A descoberta representa um avanço em uma área que há décadas busca uma vacina com maior eficácia contra uma das doenças infecciosas mais relevantes do mundo.
O que os cientistas descobriram?
A equipe da Fiocruz identificou 453 peptídeos, pequenos fragmentos de proteínas, derivados de 166 proteínas do parasita causador da malária. Esses fragmentos são reconhecidos pelos linfócitos T CD8+, células do sistema imunológico responsáveis por localizar e destruir células infectadas.
Ao contrário das vacinas atuais, que priorizam a produção de anticorpos, o estudo investigou como essas células de defesa podem ampliar a resposta imunológica contra o parasita.
Segundo a coordenadora da pesquisa, Caroline Junqueira, da Fiocruz Minas, esse é um caminho promissor para superar um dos maiores desafios enfrentados há mais de cinco décadas no desenvolvimento de uma vacina eficaz contra a doença.
Por que essa descoberta é considerada importante?
Os pesquisadores observaram que a maioria dos peptídeos identificados pertence a proteínas essenciais para a sobrevivência do Plasmodium. Essas proteínas permanecem presentes durante todo o ciclo de vida do parasita e são altamente conservadas entre diferentes espécies.

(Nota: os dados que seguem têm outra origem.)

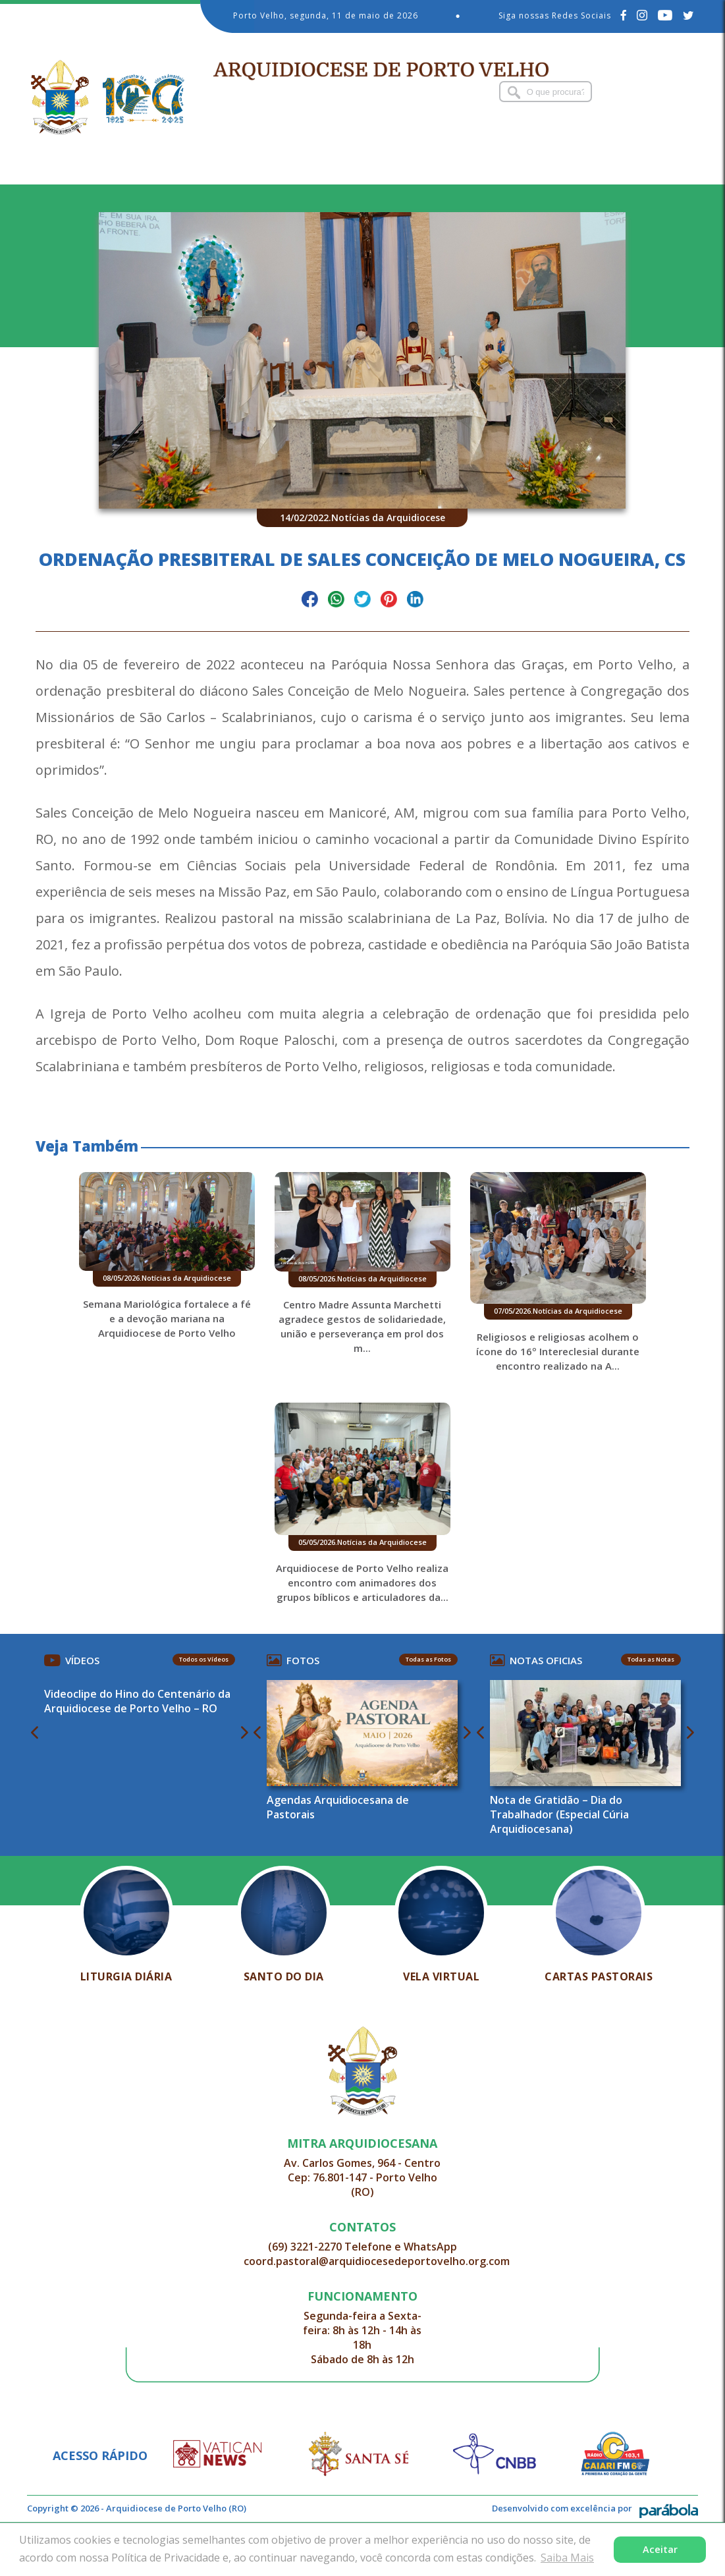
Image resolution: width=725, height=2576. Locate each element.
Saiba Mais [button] (567, 2557)
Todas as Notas (635, 1710)
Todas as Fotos (425, 1710)
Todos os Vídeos (213, 1710)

Na prática, isso significa que uma futura vacina baseada nesses alvos poderá oferecer proteção mais ampla, atingindo o parasita em diferentes fases da infecção e reduzindo as limitações dos imunizantes disponíveis atualmente.
Como os testes foram realizados?
Após identificar os antígenos, a equipe avaliou a resposta do sistema imunológico em pacientes infectados pelos parasitas Plasmodium vivax e Plasmodium falciparum.
Os cientistas também verificaram reações em outras três espécies do parasita, incluindo aquelas que infectam primatas e camundongos. Os experimentos mostraram que as células de defesa reconheceram os antígenos tanto em humanos quanto em modelos animais.
Em alguns testes realizados com animais, os novos alvos chegaram a reduzir a carga do parasita, indicando potencial efeito protetor.
Quais são as limitações das vacinas atuais?
As vacinas disponíveis atualmente apresentam eficácia parcial, são direcionadas principalmente ao Plasmodium falciparum e atuam na fase inicial da infecção. Além disso, a proteção tende a diminuir com o passar do tempo.
O novo estudo propõe uma abordagem diferente, buscando um imunizante capaz de atuar tanto na fase hepática quanto na fase sanguínea da doença, além de proteger contra diferentes espécies do parasita.
Quando uma nova vacina poderá estar disponível?
Apesar dos resultados considerados promissores, os pesquisadores ressaltam que ainda será necessário cumprir várias etapas antes que uma nova vacina possa chegar à população.
Os antígenos identificados precisam passar por novos estudos, validações laboratoriais e testes clínicos para confirmar sua eficácia e segurança em humanos.
Segundo a equipe da Fiocruz, a pesquisa abre novas possibilidades para que outros grupos científicos avancem no desenvolvimento de uma vacina mais eficaz e com proteção mais abrangente contra a malária.